The new Harare-based Zimbabwe operation of proposed pan-African low-cost carrier fastjet could be up and operational within the next four to six weeks after its first aircraft touched down in the country late last week. The Airbus A319 was ferried between Montpellier in France and the Zimbabwe capital on September 18, 2015 via a short stopover in Hurghada, Egypt.
The expanding airline already operates into Zimbabwe from the Dar Es Salaam base of its original Tanzania business, but the arrival of the new aircraft represents a significant step forward in its activities in southern Africa. It will initially use the aircraft to launch domestic flights between Harare and Victoria Falls.

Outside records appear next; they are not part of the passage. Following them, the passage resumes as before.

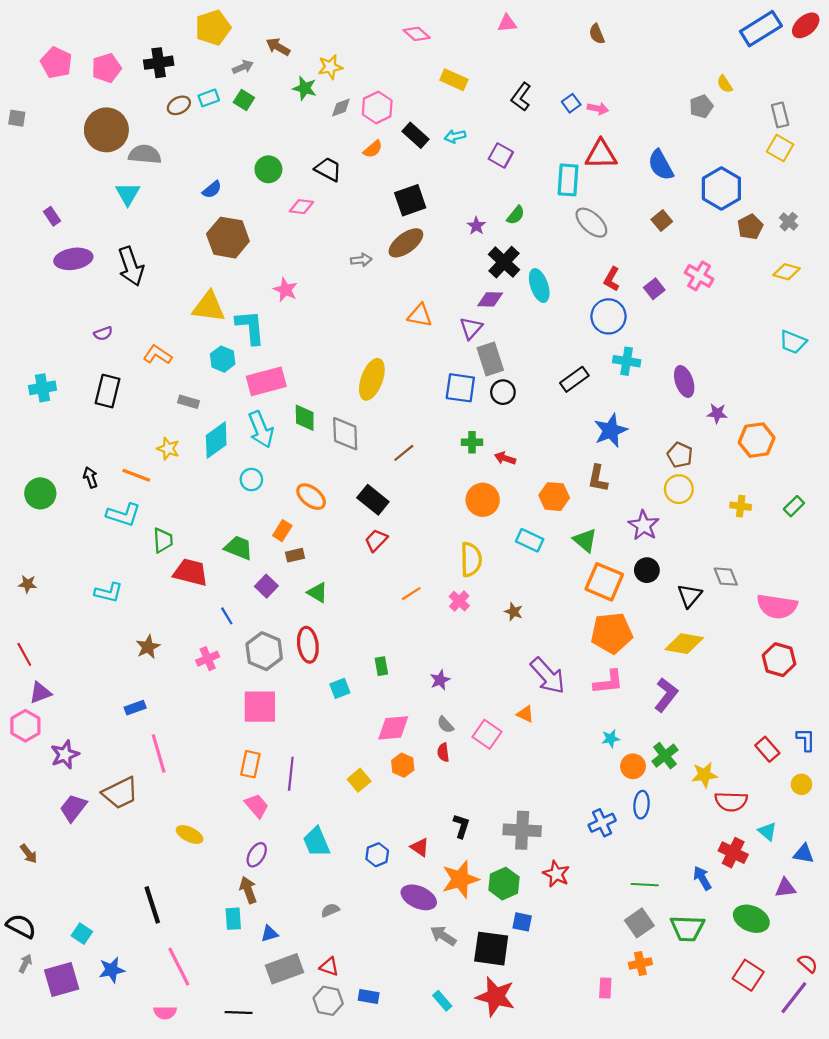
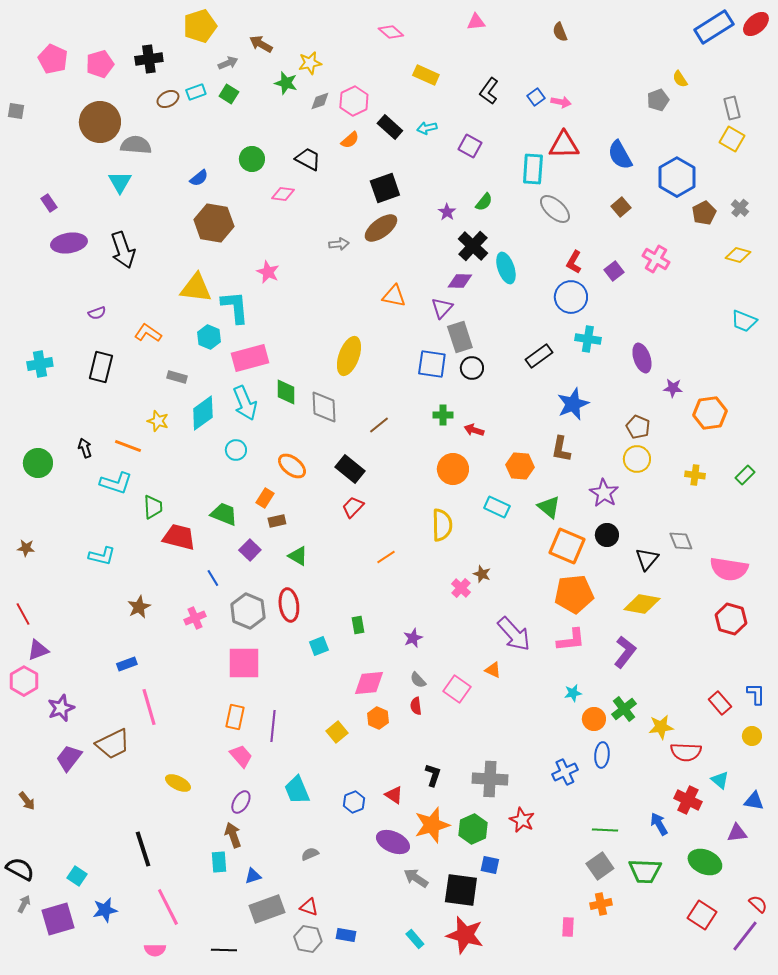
pink cross: (459, 601) -> (461, 588), moved

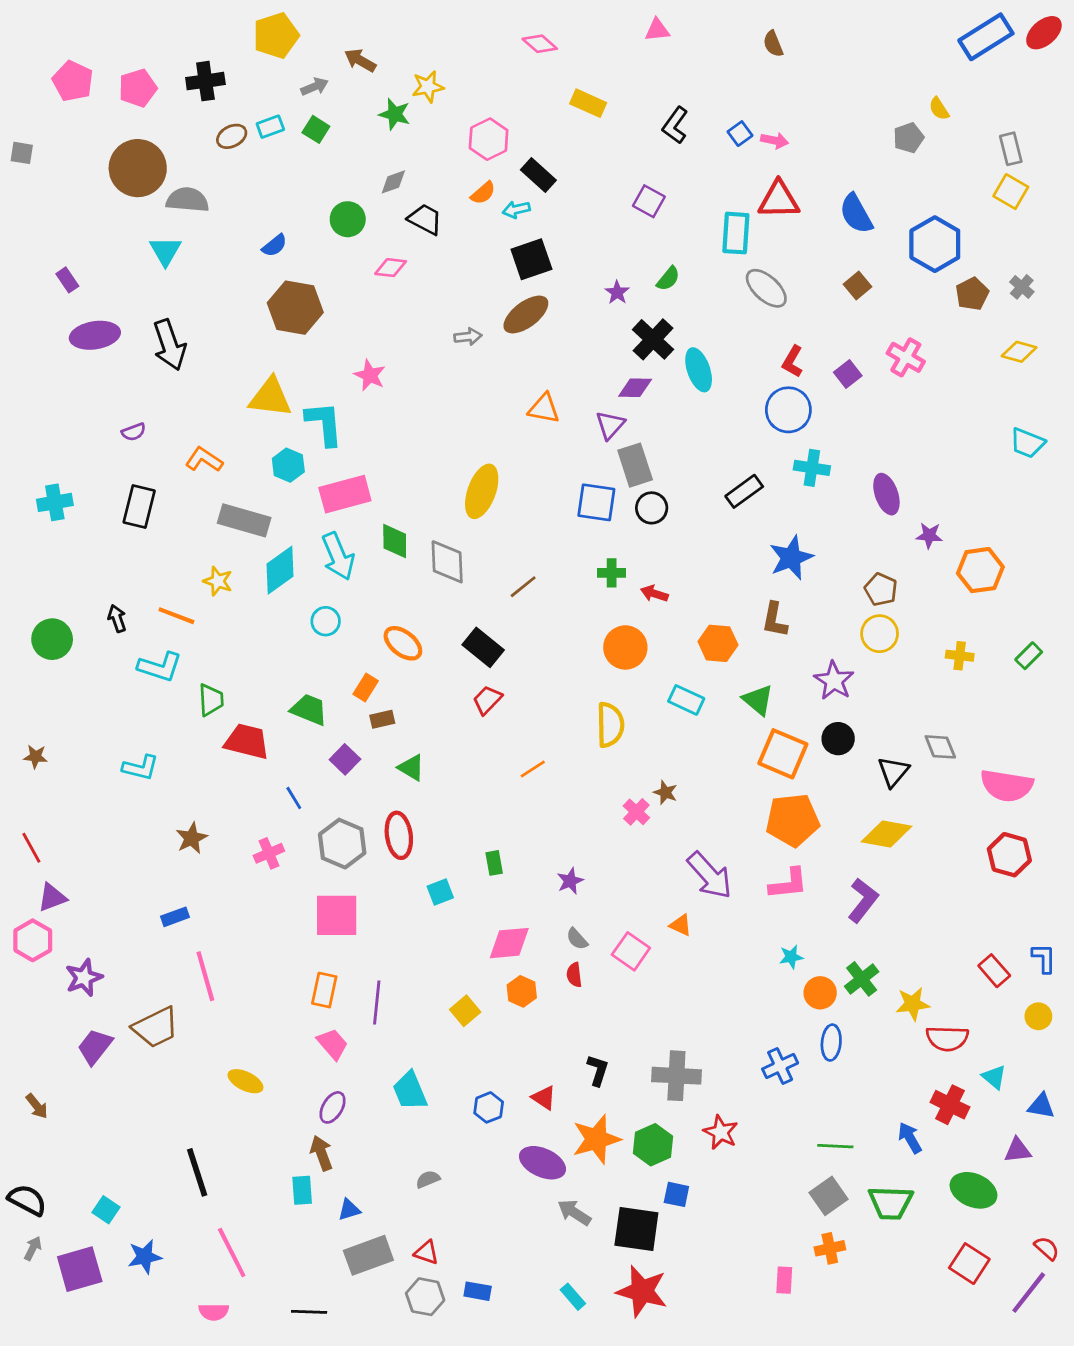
gray diamond: (320, 101) -> (393, 182), moved
cyan arrow: (427, 128) -> (516, 210), moved
gray rectangle: (177, 377) -> (244, 520), size x1.8

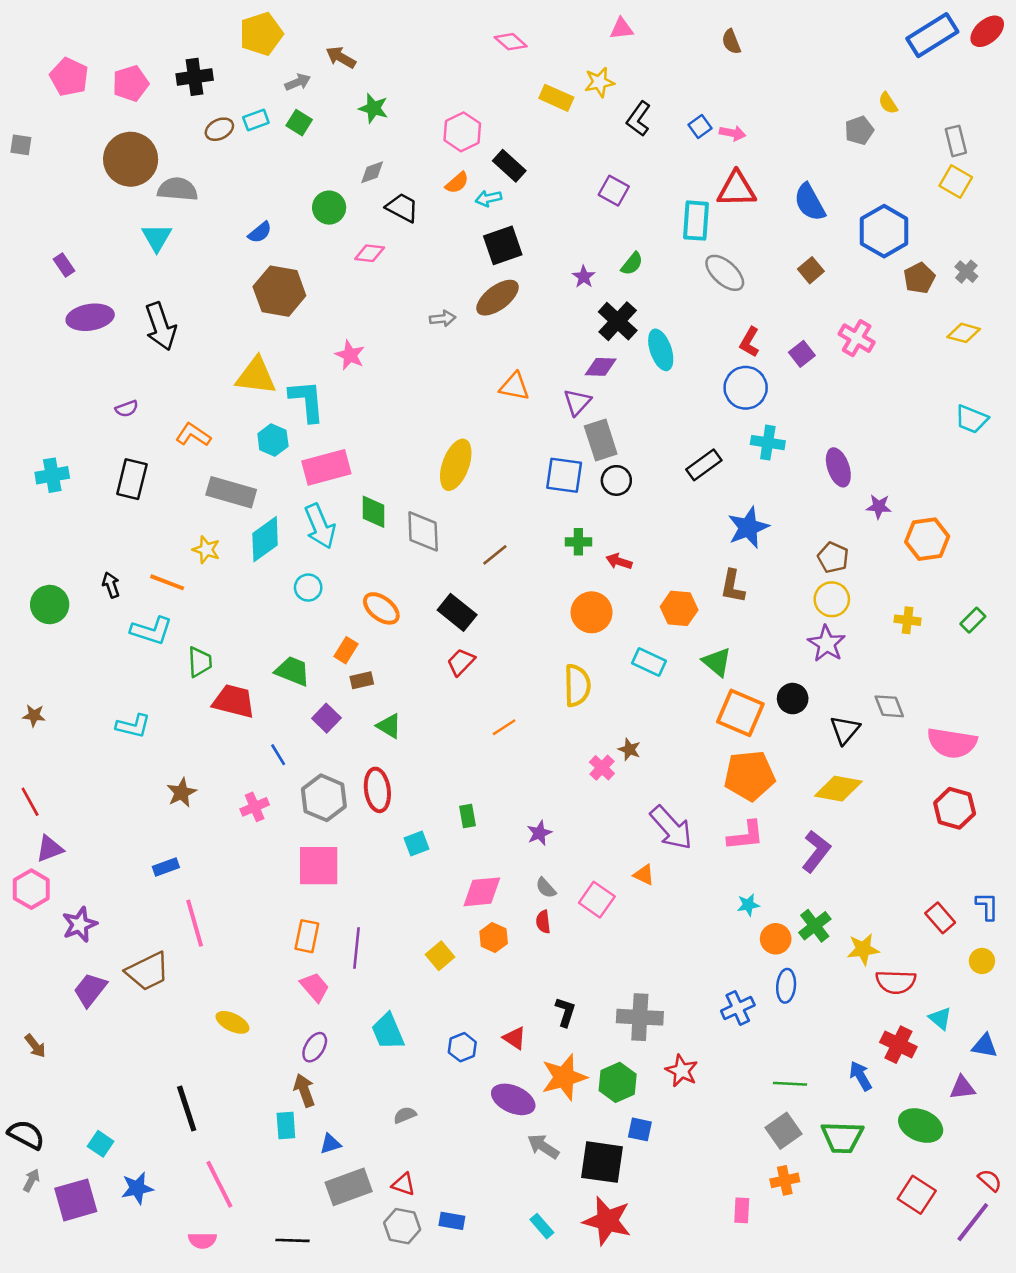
yellow star: (428, 87) -> (599, 82), moved
purple star: (834, 681) -> (827, 644), moved

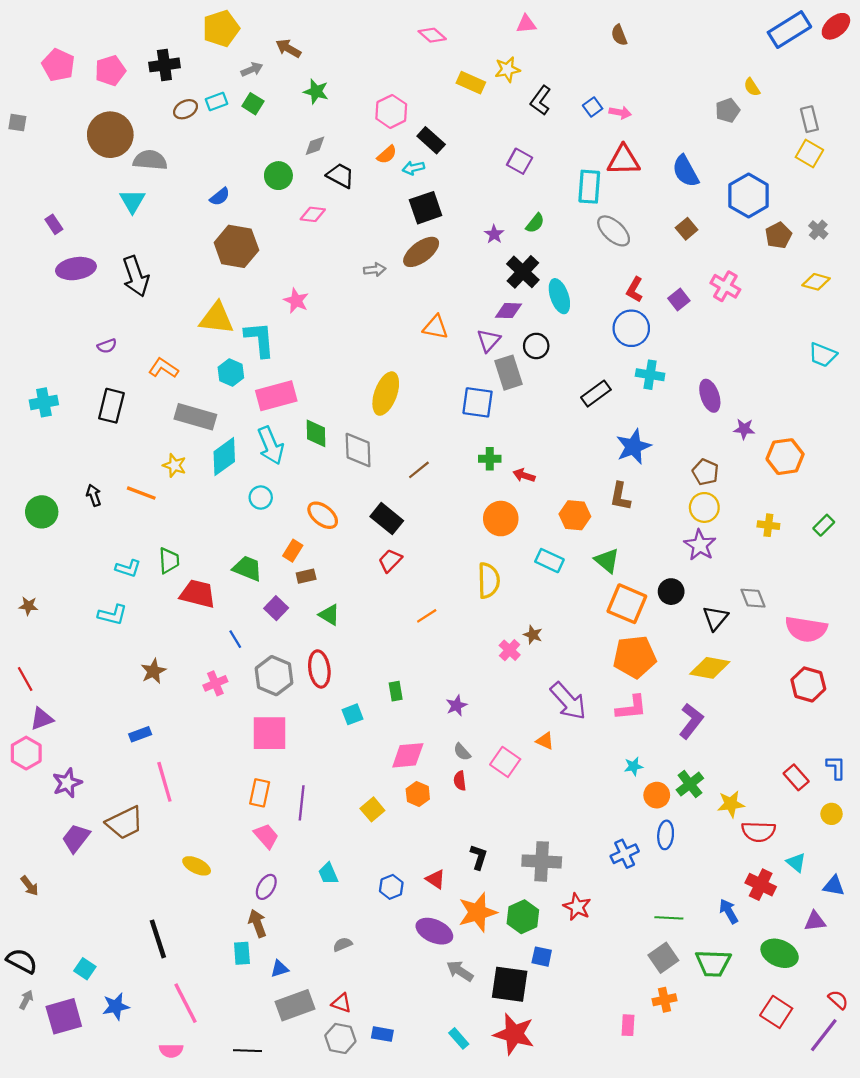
black circle: (616, 480) -> (536, 346), moved
cyan L-shape: (151, 631) -> (128, 568), moved, size x0.7
cyan trapezoid: (388, 1032) -> (328, 874), size x0.7

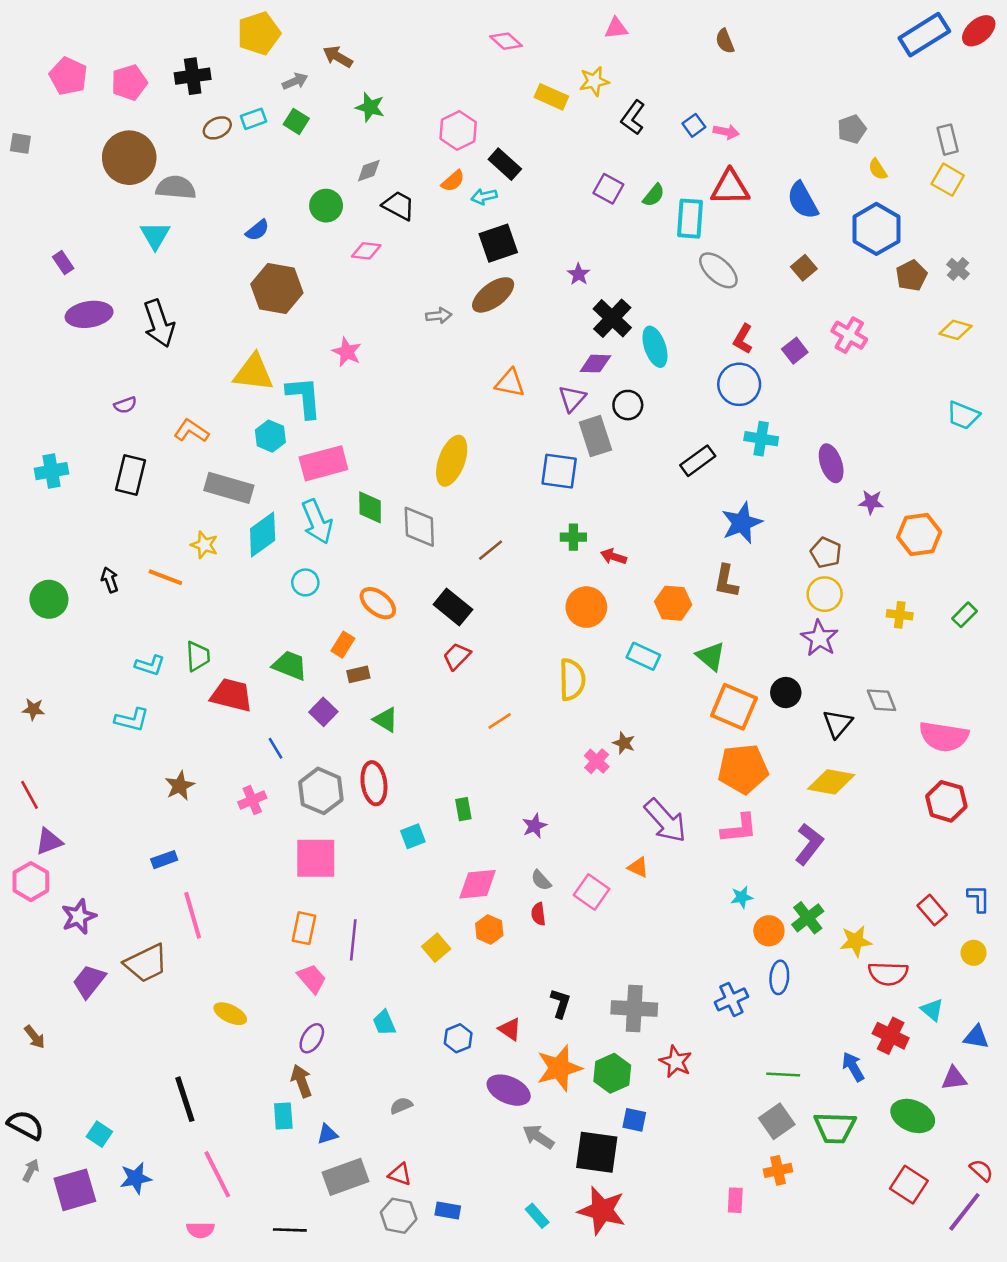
yellow semicircle: (752, 87) -> (878, 169), moved
green semicircle: (535, 223) -> (654, 195), moved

Speaking exclusively to Routesonline on the sidelines of the World Routes Strategy Summit in Durban, South Africa, where he was a speaker, Richard Bodin, Chief Commercial Officer, fastjet confirmed the arrival of the aircraft.
“Yes, we now have our first in Zimbabwe and can now formalise the final stages of getting the business of the ground,” he said. “The arrival of the aircraft in Harare has enabled the local market to realise we are almost ready to fly and they are now working hard to support our entry to market.”
fastjet is currently in the advanced stages of the licencing process in Zimbabwe having been awarded Air Service Permit (ASP) from the authorities in the country in March 2015. These afford the airline authority to operate air services to both domestic and international destinations within and from the country, but it still awaits the award of Air Operator’s Certificates (AOCs) which will allow the commencement of operations.
To secure this the aircraft will this week complete a demonstration flight for the Civil Aviation Authority of Zimbabwe and once approval is granted the airline will open reservations, launching flights no early than two weeks from that date.
The first fastjet Zimbabwe A319 has been sourced on a six-year operating lease from Industrial and Commercial Bank of China Limited (ICBC). The aircraft has spent almost entire operation in southern Africa having originally been delivered to South African Airways in September 2004. It has spent almost the last year and a half in storage, initially at Johannesburg and from November last year at Montpellier.
The jet is already carrying local Zimbabwe markings (registration: Z-FJE) and has been christened ‘Cecil the Lion’ after the 13-year-old male Southwest African lion who was shot and killed by a recreational big-game hunter at the start of July this year. The killing drew international media attention and sparked outrage among animal conservationists, politicians, celebrities and the general public. ‘Cecil’ had primarily lived in the Hwange National Park in Matabeleland North, Zimbabwe.
The airline has confirmed that this aircraft will be followed in November by the arrival of a sixth A319 which will serve as the first aircraft for its new Lusaka, Zambia-based business, which it hopes to get off the ground in December. This will be the first aircraft aquired, rather than leased by the low-cost carrier and a final transaction on the purchase of the aircraft from an entity managed by BBAM was closed on September 23, 2015.
"This aircraft has been earmarked to be the first in the fastjet Zambia fleet and following reconfiguration and painting is expected to be flown to Lusaka, Zambia in early November," confirmed Ed Winter, Chief Executive Officer, fastjet.